I don’t think there would be any advantage in having N threads doing random access to a big file, since this would probably cause needless seeking on the disk.

dbotha · October 8, 2010, 3:41pm

Alternatively if the file is really big and you don’t want to read it entirely into memory FileChannels are thread safe. According to the JavaDoc if you use the read methods that take an absolute position the operations will be performed concurrently (provided that the underlying implementation supports this). Thus if you want to go the concurrent route perhaps you could just have each thread read its region using explicit positions.

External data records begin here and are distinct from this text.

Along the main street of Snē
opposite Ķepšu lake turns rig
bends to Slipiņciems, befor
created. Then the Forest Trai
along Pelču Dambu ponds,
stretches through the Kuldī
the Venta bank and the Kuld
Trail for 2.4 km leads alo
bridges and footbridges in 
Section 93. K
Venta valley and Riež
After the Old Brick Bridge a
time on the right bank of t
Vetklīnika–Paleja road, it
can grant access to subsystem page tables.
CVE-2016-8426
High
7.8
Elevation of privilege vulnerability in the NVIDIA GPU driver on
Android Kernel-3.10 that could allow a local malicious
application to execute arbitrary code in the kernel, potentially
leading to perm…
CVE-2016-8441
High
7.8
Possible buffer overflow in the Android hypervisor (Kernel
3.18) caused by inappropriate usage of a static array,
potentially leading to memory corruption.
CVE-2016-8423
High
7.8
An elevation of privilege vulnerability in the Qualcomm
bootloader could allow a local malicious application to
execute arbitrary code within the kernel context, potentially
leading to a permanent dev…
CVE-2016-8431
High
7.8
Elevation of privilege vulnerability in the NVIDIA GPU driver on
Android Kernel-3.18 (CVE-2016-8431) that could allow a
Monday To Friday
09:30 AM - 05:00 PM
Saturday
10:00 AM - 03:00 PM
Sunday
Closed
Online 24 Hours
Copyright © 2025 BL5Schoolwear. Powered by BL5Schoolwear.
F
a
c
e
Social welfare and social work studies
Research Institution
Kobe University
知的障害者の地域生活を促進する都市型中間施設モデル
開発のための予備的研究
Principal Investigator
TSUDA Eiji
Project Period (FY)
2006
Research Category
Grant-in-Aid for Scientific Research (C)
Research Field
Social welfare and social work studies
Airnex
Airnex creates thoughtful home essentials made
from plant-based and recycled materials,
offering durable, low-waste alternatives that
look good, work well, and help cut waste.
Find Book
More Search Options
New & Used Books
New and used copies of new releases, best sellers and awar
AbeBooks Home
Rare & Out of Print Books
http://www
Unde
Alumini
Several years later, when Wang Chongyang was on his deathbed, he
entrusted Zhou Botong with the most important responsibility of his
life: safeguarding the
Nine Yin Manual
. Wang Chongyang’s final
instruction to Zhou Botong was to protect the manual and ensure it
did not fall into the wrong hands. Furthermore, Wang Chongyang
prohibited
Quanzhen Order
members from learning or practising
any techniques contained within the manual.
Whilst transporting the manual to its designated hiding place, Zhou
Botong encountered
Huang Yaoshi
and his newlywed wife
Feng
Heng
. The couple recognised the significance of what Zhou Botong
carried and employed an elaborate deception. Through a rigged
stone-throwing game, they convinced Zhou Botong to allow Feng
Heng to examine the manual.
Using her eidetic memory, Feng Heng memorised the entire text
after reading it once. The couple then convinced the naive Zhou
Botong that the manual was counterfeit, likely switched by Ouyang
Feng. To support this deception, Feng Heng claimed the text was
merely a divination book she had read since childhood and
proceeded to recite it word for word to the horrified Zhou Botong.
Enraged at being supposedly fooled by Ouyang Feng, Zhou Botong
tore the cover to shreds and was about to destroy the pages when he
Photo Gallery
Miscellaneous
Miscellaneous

Performance wise this is probably going to be worse than simply reading each region sequentially and passing it off to a another thread for processing. As Matzon says, concurrent reading is probably going to generate a lot of seeking and slow the whole process down.

lhkbob · October 8, 2010, 5:03pm

Try looking into memory mapped files.

Riven · October 8, 2010, 5:08pm

No.

FileChannel.map(FileChannel.MapMode mode, long position, long size)

As lhkbob said, it is exactly what you need. The OS will manage loading and storing for you.

gouessej · October 10, 2010, 2:14pm

But the files are too big to be stored into memory I tried to use a MappedByteBuffer and of course it did not work. Maybe trying to map smalled regions of the files could work.

Windows seems to handle this not as I expected, the second thread is waiting for the end of reading of the first thread

Riven · October 10, 2010, 2:17pm

If you map truely huge files on 32-bit OSes, yes, it won’t work as you run out of virtual memory. On 64 bit OSes, you can map any file into memory, even terabytes big, if your filesystem supports it.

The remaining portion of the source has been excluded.